Murder He Says -Full Movie- (1945)


Murder He Says (1945) -Full Movie- starring Fred MacMurray and Helen Walker, directed by George Marshall.

Synopsis: Pete Marshall is a pollster sent into the countryside to find Smedley, a colleague who has vanished without a trace. Marshall inadvertently stumbles upon Smedley's killers, the outlaw Fleagle family, who are holed up in their relatives' house in the hope of convincing Grandma Fleagle to divulge the location of $70,000, which the notorious criminal Bonnie Fleagle hid before landing in jail. Pete Marshall evades the family's constant attempts to bump him off, but further complications ensue when a young woman posing as Bonnie Fleagle arrives at the door.

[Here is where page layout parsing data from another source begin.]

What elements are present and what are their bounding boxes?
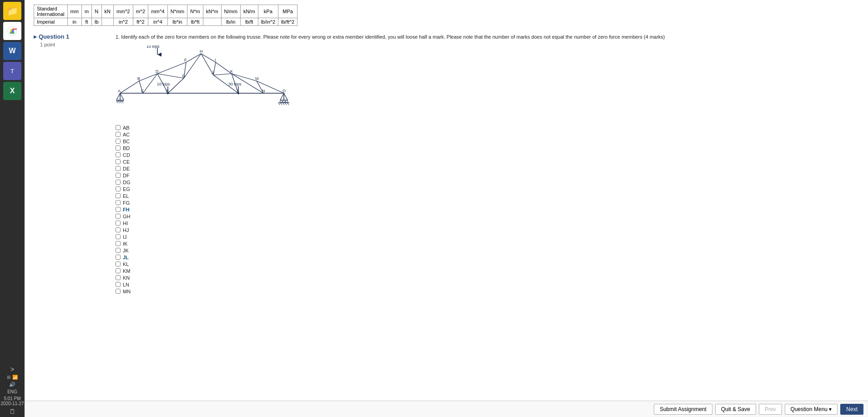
checkbox-label-mn: MN (123, 289, 131, 294)
question-label: Question 1 (34, 33, 106, 40)
checkbox-item-bd: BD (116, 146, 859, 151)
bottom-bar: Submit Assignment Quit & Save Prev Quest… (25, 401, 868, 417)
checkbox-label-cd: CD (123, 152, 130, 158)
checkbox-label-fg: FG (123, 200, 130, 206)
checkbox-ab[interactable] (116, 125, 121, 130)
node-J: J (212, 70, 214, 75)
checkbox-el[interactable] (116, 193, 121, 198)
content-area: StandardInternational mm m N kN mm^2 m^2… (25, 0, 868, 401)
files-icon[interactable]: 📁 (3, 2, 21, 20)
notification-icon[interactable]: 🗒 (9, 408, 15, 415)
checkbox-mn[interactable] (116, 289, 121, 294)
svg-line-15 (278, 103, 280, 105)
checkbox-label-gh: GH (123, 214, 131, 219)
quit-save-button[interactable]: Quit & Save (715, 404, 756, 415)
checkbox-gh[interactable] (116, 214, 121, 219)
unit-N: N (92, 5, 102, 18)
checkbox-ik[interactable] (116, 241, 121, 246)
truss-diagram: A B C D E F G H I J K L M N O (116, 45, 859, 116)
taskbar-icons: ⊞📶 (7, 375, 18, 380)
checkbox-fh[interactable] (116, 207, 121, 212)
checkbox-ij[interactable] (116, 234, 121, 239)
checkbox-item-dg: DG (116, 180, 859, 185)
node-D: D (156, 69, 159, 74)
next-button[interactable]: Next (840, 404, 863, 415)
checkbox-label-kl: KL (123, 261, 129, 267)
question-menu-button[interactable]: Question Menu ▾ (785, 404, 838, 415)
svg-line-16 (281, 103, 282, 105)
checkbox-fg[interactable] (116, 200, 121, 205)
units-table: StandardInternational mm m N kN mm^2 m^2… (34, 5, 298, 26)
checkbox-eg[interactable] (116, 186, 121, 191)
checkbox-item-hi: HI (116, 221, 859, 226)
checkbox-label-hj: HJ (123, 227, 129, 233)
checkbox-ln[interactable] (116, 282, 121, 287)
checkbox-item-km: KM (116, 268, 859, 274)
chrome-icon[interactable] (3, 22, 21, 40)
checkbox-ac[interactable] (116, 132, 121, 137)
teams-icon[interactable]: T (3, 62, 21, 80)
checkbox-item-mn: MN (116, 289, 859, 294)
unit-m: m (81, 5, 91, 18)
unit-empty2 (203, 18, 221, 26)
checkbox-label-df: DF (123, 173, 130, 178)
unit-kN: kN (101, 5, 113, 18)
checkbox-bc[interactable] (116, 139, 121, 144)
checkbox-item-ln: LN (116, 282, 859, 287)
node-F: F (184, 58, 187, 62)
load-top: 10 kips (146, 45, 160, 49)
svg-line-38 (213, 62, 216, 75)
checkbox-list: ABACBCBDCDCEDEDFDGEGELFGFHGHHIHJIJIKJKJL… (116, 125, 859, 294)
unit-Nmm-per: N/mm (221, 5, 240, 18)
unit-m2: m^2 (133, 5, 148, 18)
checkbox-hj[interactable] (116, 227, 121, 232)
checkbox-bd[interactable] (116, 146, 121, 151)
checkbox-label-ce: CE (123, 159, 130, 165)
svg-point-13 (286, 100, 288, 102)
truss-svg: A B C D E F G H I J K L M N O (116, 45, 307, 116)
checkbox-ce[interactable] (116, 159, 121, 164)
submit-assignment-button[interactable]: Submit Assignment (654, 404, 712, 415)
svg-point-12 (283, 100, 285, 102)
unit-system-si: StandardInternational (34, 5, 68, 18)
checkbox-dg[interactable] (116, 180, 121, 185)
checkbox-item-ij: IJ (116, 234, 859, 240)
checkbox-label-ab: AB (123, 125, 130, 131)
checkbox-df[interactable] (116, 173, 121, 178)
load-bottom-right: 30 kips (228, 82, 242, 86)
svg-line-34 (186, 54, 201, 62)
checkbox-label-jk: JK (123, 248, 129, 253)
node-I: I (215, 58, 216, 62)
checkbox-jk[interactable] (116, 248, 121, 253)
checkbox-hi[interactable] (116, 221, 121, 226)
node-O: O (283, 89, 286, 93)
unit-lbft-per: lb/ft (240, 18, 258, 26)
checkbox-label-fh: FH (123, 207, 130, 212)
checkbox-kn[interactable] (116, 275, 121, 280)
excel-icon[interactable]: X (3, 82, 21, 100)
checkbox-label-bc: BC (123, 139, 130, 144)
unit-kNm-per: kN/m (240, 5, 258, 18)
unit-lbin: lb*in (167, 18, 187, 26)
checkbox-km[interactable] (116, 268, 121, 273)
svg-marker-51 (237, 93, 240, 95)
svg-line-17 (283, 103, 284, 105)
checkbox-kl[interactable] (116, 261, 121, 266)
svg-line-8 (122, 101, 123, 103)
unit-lbft: lb*ft (187, 18, 203, 26)
checkbox-item-df: DF (116, 173, 859, 178)
checkbox-label-de: DE (123, 166, 130, 171)
unit-kPa: kPa (258, 5, 278, 18)
unit-lbft2: lb/ft^2 (278, 18, 298, 26)
question-left: Question 1 1 point (34, 33, 106, 294)
checkbox-label-bd: BD (123, 146, 130, 151)
language-indicator: ENG (7, 389, 17, 394)
checkbox-jl[interactable] (116, 255, 121, 260)
checkbox-de[interactable] (116, 166, 121, 171)
checkbox-label-ac: AC (123, 132, 130, 137)
checkbox-cd[interactable] (116, 152, 121, 157)
checkbox-item-ab: AB (116, 125, 859, 131)
prev-button[interactable]: Prev (759, 404, 782, 415)
word-icon[interactable]: W (3, 42, 21, 60)
expand-icon[interactable]: > (10, 366, 14, 373)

Murder, He Says (1945) is an infrequently seen but very funny dark comedy set in a remote mountain community, clearly intended to represent the Ozarks. (The director and producer George Marshall went so far as to make the cast study recordings of native Arkansas speakers to guide their accents.) The film is partly a send-up of films about the South such as John Ford's Tobacco Road (1941), and partly a hillbilly-inflected satire of the Gothic horror genre, complete with a ramshackle secret passageway and a sinister figure peering at the characters through peepholes. At the same time, Murder, He Says works as an outright slapstick farce, especially during the cleverly staged climax in which various characters chase each other in the house's large basement.

Murder, He Says is a true ensemble piece: in addition to Fred MacMurray's excellent comic lead, one would be remiss in failing to acknowledge the considerable contributions of Helen Walker as Claire, the Bonnie Fleagle imposter, Porter Hall as Mamie's third husband, the conniving Mr. Johnson, Jean Heather as the Ophelia-like Elany, and Peter Whitney as the bumbling twins Mert and Bert.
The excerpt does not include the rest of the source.